[[ Task input open ]]

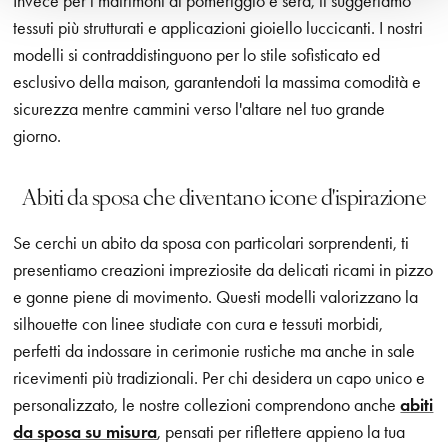
Invece per i matrimoni di pomeriggio e sera, ti suggeriamo
tessuti più strutturati e applicazioni gioiello luccicanti. I nostri
modelli si contraddistinguono per lo stile sofisticato ed
esclusivo della maison, garantendoti la massima comodità e
sicurezza mentre cammini verso l'altare nel tuo grande
giorno.
Abiti da sposa che diventano icone d'ispirazione
Se cerchi un abito da sposa con particolari sorprendenti, ti
presentiamo creazioni impreziosite da delicati ricami in pizzo
e gonne piene di movimento. Questi modelli valorizzano la
silhouette con linee studiate con cura e tessuti morbidi,
perfetti da indossare in cerimonie rustiche ma anche in sale
ricevimenti più tradizionali. Per chi desidera un capo unico e
personalizzato, le nostre collezioni comprendono anche
abiti
da sposa su misura
, pensati per riflettere appieno la tua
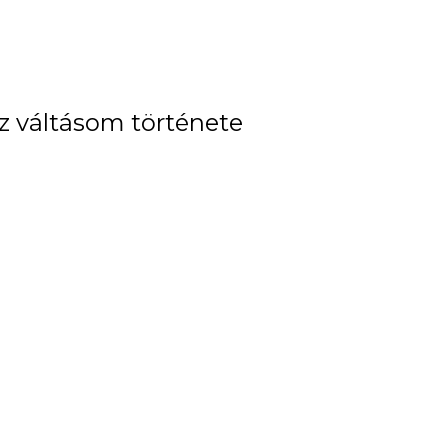
 váltásom története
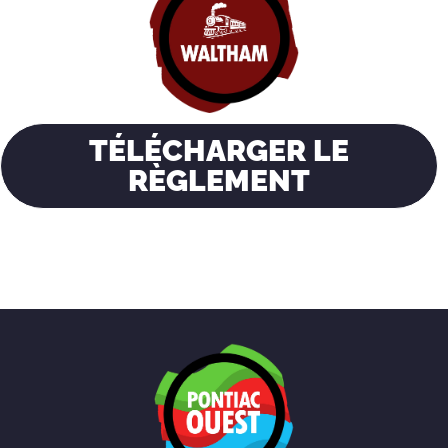
TÉLÉCHARGER LE
RÈGLEMENT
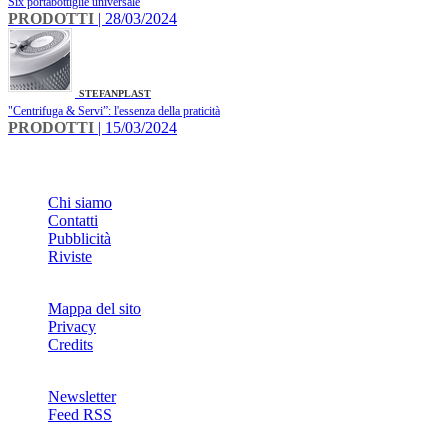
Six portabottiglie universale
PRODOTTI
| 28/03/2024
STEFANPLAST
"Centrifuga & Servi”: l'essenza della praticità
PRODOTTI
| 15/03/2024
INFO
Chi siamo
Contatti
Pubblicità
Riviste
Mappa del sito
Privacy
Credits
Newsletter
Feed RSS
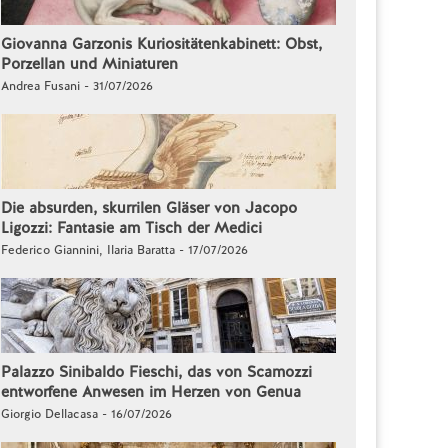
Giovanna Garzonis Kuriositätenkabinett: Obst,
Porzellan und Miniaturen
Andrea Fusani - 31/07/2026
Die absurden, skurrilen Gläser von Jacopo
Ligozzi: Fantasie am Tisch der Medici
Federico Giannini, Ilaria Baratta - 17/07/2026
Palazzo Sinibaldo Fieschi, das von Scamozzi
entworfene Anwesen im Herzen von Genua
Giorgio Dellacasa - 16/07/2026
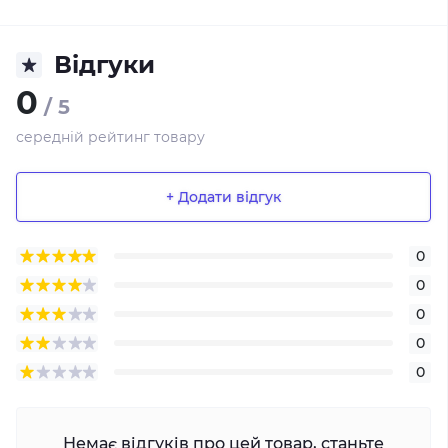
Відгуки
0
/ 5
середній рейтинг товару
+ Додати відгук
0
0
0
0
0
Немає відгуків про цей товар, станьте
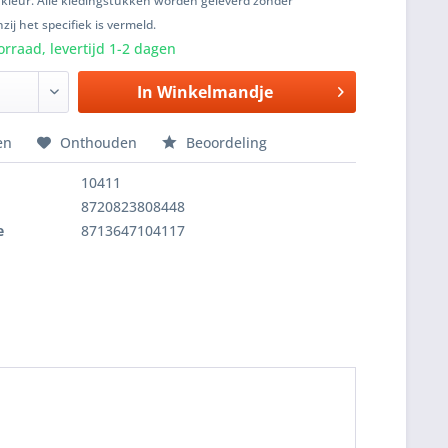
 kleur. Alle kledingstukken worden geleverd zonder
zij het specifiek is vermeld.
rraad, levertijd 1-2 dagen
In
Winkelmandje
en
Onthouden
Beoordeling
10411
8720823808448
e
8713647104117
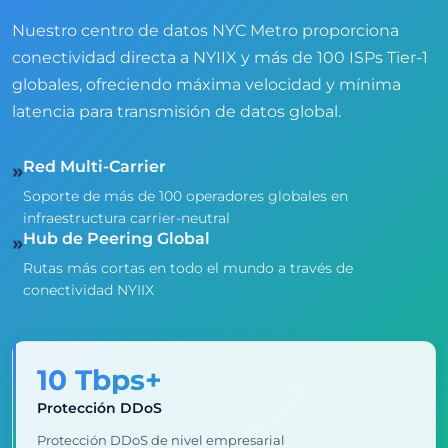
Nuestro centro de datos NYC Metro proporciona
conectividad directa a NYIIX y más de 100 ISPs Tier-1
globales, ofreciendo máxima velocidad y mínima
latencia para transmisión de datos global.
Red Multi-Carrier
»
Soporte de más de 100 operadores globales en
infraestructura carrier-neutral
Hub de Peering Global
»
Rutas más cortas en todo el mundo a través de
conectividad NYIIX
10 Tbps+
Protección DDoS
Protección DDoS de nivel empresarial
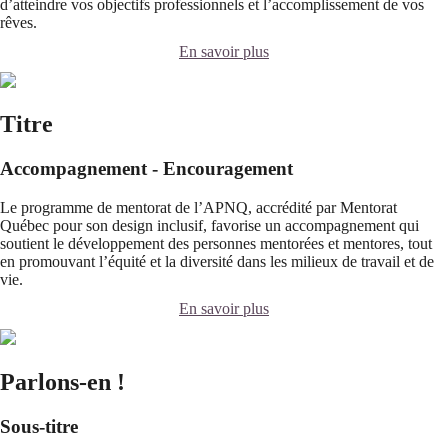
d’atteindre vos objectifs professionnels et l’accomplissement de vos
rêves.
En savoir plus
Titre
Accompagnement - Encouragement
Le programme de mentorat de l’APNQ, accrédité par Mentorat
Québec pour son design inclusif, favorise un accompagnement qui
soutient le développement des personnes mentorées et mentores, tout
en promouvant l’équité et la diversité dans les milieux de travail et de
vie.
En savoir plus
Parlons-en !
Sous-titre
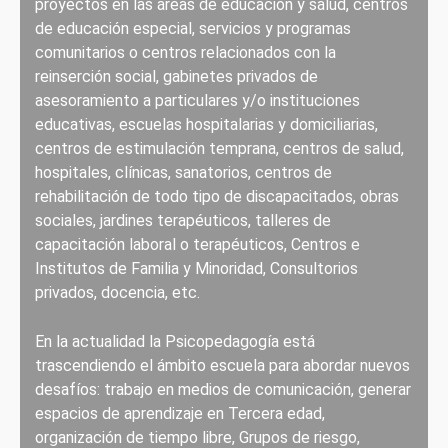
proyectos en las áreas de educación y salud, centros
de educación especial, servicios y programas
comunitarios o centros relacionados con la
reinserción social, gabinetes privados de
asesoramiento a particulares y/o instituciones
educativas, escuelas hospitalarias y domiciliarias,
centros de estimulación temprana, centros de salud,
hospitales, clínicas, sanatorios, centros de
rehabilitación de todo tipo de discapacitados, obras
sociales, jardines terapéuticos, talleres de
capacitación laboral o terapéuticos, Centros e
Institutos de Familia y Minoridad, Consultorios
privados, docencia, etc.
En la actualidad la Psicopedagogía está
trascendiendo el ámbito escuela para abordar nuevos
desafíos: trabajo en medios de comunicación, generar
espacios de aprendizaje en Tercera edad,
organización de tiempo libre, Grupos de riesgo,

[[ Task input closed ]]

- _What you have to do_:
When you repeat the lines above, keep them exact and leave out each image they contain.

- _Task result_:
Invece per i matrimoni di pomeriggio e sera, ti suggeriamo
tessuti più strutturati e applicazioni gioiello luccicanti. I nostri
modelli si contraddistinguono per lo stile sofisticato ed
esclusivo della maison, garantendoti la massima comodità e
sicurezza mentre cammini verso l'altare nel tuo grande
giorno.
Abiti da sposa che diventano icone d'ispirazione
Se cerchi un abito da sposa con particolari sorprendenti, ti
presentiamo creazioni impreziosite da delicati ricami in pizzo
e gonne piene di movimento. Questi modelli valorizzano la
silhouette con linee studiate con cura e tessuti morbidi,
perfetti da indossare in cerimonie rustiche ma anche in sale
ricevimenti più tradizionali. Per chi desidera un capo unico e
personalizzato, le nostre collezioni comprendono anche
abiti
da sposa su misura
, pensati per riflettere appieno la tua
 váltásom története
TÉLÉCHARGER LE
RÈGLEMENT
Six portabottiglie universale
PRODOTTI
| 28/03/2024
STEFANPLAST
"Centrifuga & Servi”: l'essenza della praticità
PRODOTTI
| 15/03/2024
INFO
Chi siamo
Contatti
Pubblicità
Riviste
Mappa del sito
Privacy
Credits
Newsletter
Feed RSS
Giovanna Garzonis Kuriositätenkabinett: Obst,
Porzellan und Miniaturen
Andrea Fusani - 31/07/2026
Die absurden, skurrilen Gläser von Jacopo
Ligozzi: Fantasie am Tisch der Medici
Federico Giannini, Ilaria Baratta - 17/07/2026
Palazzo Sinibaldo Fieschi, das von Scamozzi
entworfene Anwesen im Herzen von Genua
Giorgio Dellacasa - 16/07/2026
Відгуки
0
/ 5
середній рейтинг товару
+ Додати відгук
0
0
0
0
0
Немає відгуків про цей товар, станьте
 kleur. Alle kledingstukken worden geleverd zonder
zij het specifiek is vermeld.
rraad, levertijd 1-2 dagen
In
Winkelmandje
en
Onthouden
Beoordeling
10411
8720823808448
e
8713647104117
Nuestro centro de datos NYC Metro proporciona
conectividad directa a NYIIX y más de 100 ISPs Tier-1
globales, ofreciendo máxima velocidad y mínima
latencia para transmisión de datos global.
Red Multi-Carrier
»
Soporte de más de 100 operadores globales en
infraestructura carrier-neutral
Hub de Peering Global
»
Rutas más cortas en todo el mundo a través de
conectividad NYIIX
10 Tbps+
Protección DDoS
Protección DDoS de nivel empresarial
d’atteindre vos objectifs professionnels et l’accomplissement de vos
rêves.
En savoir plus
Titre
Accompagnement - Encouragement
Le programme de mentorat de l’APNQ, accrédité par Mentorat
Québec pour son design inclusif, favorise un accompagnement qui
soutient le développement des personnes mentorées et mentores, tout
en promouvant l’équité et la diversité dans les milieux de travail et de
vie.
En savoir plus
Parlons-en !
Sous-titre
proyectos en las áreas de educación y salud, centros
de educación especial, servicios y programas
comunitarios o centros relacionados con la
reinserción social, gabinetes privados de
asesoramiento a particulares y/o instituciones
educativas, escuelas hospitalarias y domiciliarias,
centros de estimulación temprana, centros de salud,
hospitales, clínicas, sanatorios, centros de
rehabilitación de todo tipo de discapacitados, obras
sociales, jardines terapéuticos, talleres de
capacitación laboral o terapéuticos, Centros e
Institutos de Familia y Minoridad, Consultorios
privados, docencia, etc.
En la actualidad la Psicopedagogía está
trascendiendo el ámbito escuela para abordar nuevos
desafíos: trabajo en medios de comunicación, generar
espacios de aprendizaje en Tercera edad,
organización de tiempo libre, Grupos de riesgo,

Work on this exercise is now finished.